A proposta da pesquisa é mapear de que maneira esse tipo de tratamento tem sido adotado pelos pacientes, em um cenário em que os transtornos de ansiedade seguem entre os problemas de saúde mental mais comuns no país. Mesmo com o uso de medicamentos tradicionais e acompanhamento psicológico, muitas pessoas ainda convivem com sintomas persistentes, o que tem levado parte dos pacientes e da comunidade científica a olhar com mais atenção para alternativas terapêuticas.
Nos últimos anos, o uso medicinal da cannabis passou a ganhar espaço em estudos e debates na área da saúde. Embora ainda não faça parte das indicações formais dos principais protocolos clínicos para ansiedade, pesquisas recentes vêm apontando resultados considerados promissores em alguns casos, o que reforça a importância de ampliar a produção científica sobre o tema.
A investigação conduzida pela Unesp quer compreender como os pacientes chegam a esse tratamento, quais fatores motivaram o início do uso e de que forma os produtos são obtidos, seja por prescrição médica, associações ou importação. O levantamento também pretende identificar quais tipos de produtos são mais utilizados, como os pacientes avaliam os efeitos terapêuticos, se houve redução ou mudança no uso de outros medicamentos e quais impactos foram percebidos nos sintomas de ansiedade e na sensação de bem estar ao longo do tratamento.
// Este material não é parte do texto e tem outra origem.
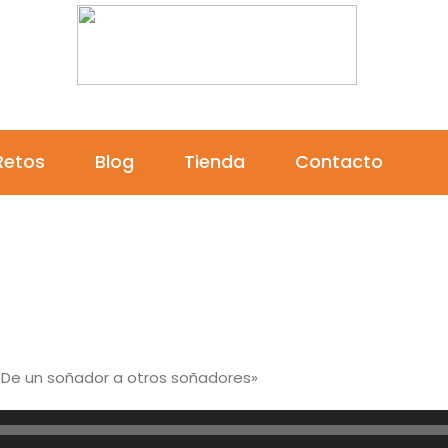
Por la investigación del cáncer infantil
Retos
Blog
Tienda
Contacto
«De un soñador a otros soñadores»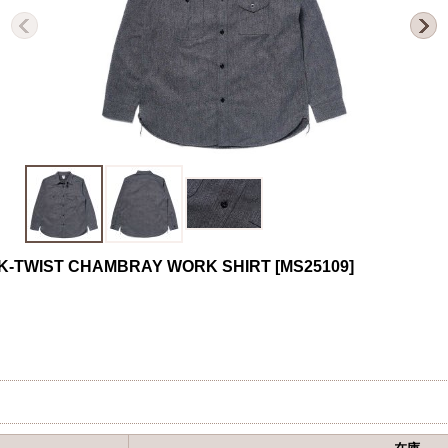
K-TWIST CHAMBRAY WORK SHIRT
[
MS25109
]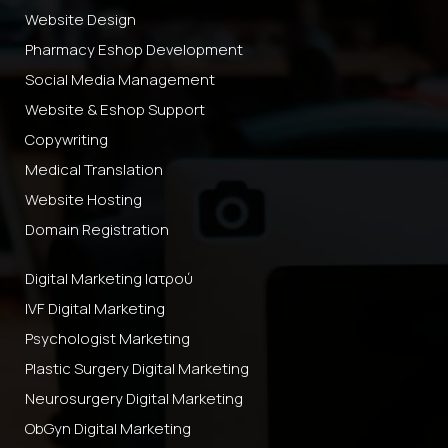
Website Design
Pharmacy Eshop Development
Social Media Management
Website & Eshop Support
Copywriting
Medical Translation
Website Hosting
Domain Registration
Digital Marketing Ιατρού
IVF Digital Marketing
Psychologist Marketing
Plastic Surgery Digital Marketing
Neurosurgery Digital Marketing
ObGyn Digital Marketing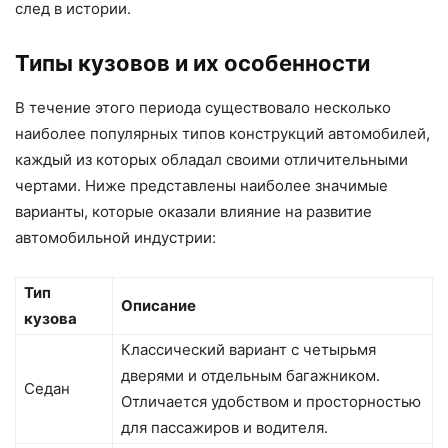
след в истории.
Типы кузовов и их особенности
В течение этого периода существовало несколько
наиболее популярных типов конструкций автомобилей,
каждый из которых обладал своими отличительными
чертами. Ниже представлены наиболее значимые
варианты, которые оказали влияние на развитие
автомобильной индустрии:
Тип
Описание
кузова
Классический вариант с четырьмя
дверями и отдельным багажником.
Седан
Отличается удобством и просторностью
для пассажиров и водителя.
Segundo a equipe responsável, a intenção é traçar um perfil mais detalhado dos usuários e reunir informações que possam ajudar no avanço do conhecimento científico sobre o uso terapêutico da cannabis no Brasil. A expectativa é que os dados obtidos sirvam de base para futuras pesquisas clínicas e contribuam para discussões mais amplas sobre o tema no país.
Podem participar da pesquisa pessoas com 18 anos ou mais que estejam em tratamento para transtornos de ansiedade com uso terapêutico de cannabis, incluindo produtos disponíveis em farmácias. A participação é voluntária e as respostas são mantidas em sigilo.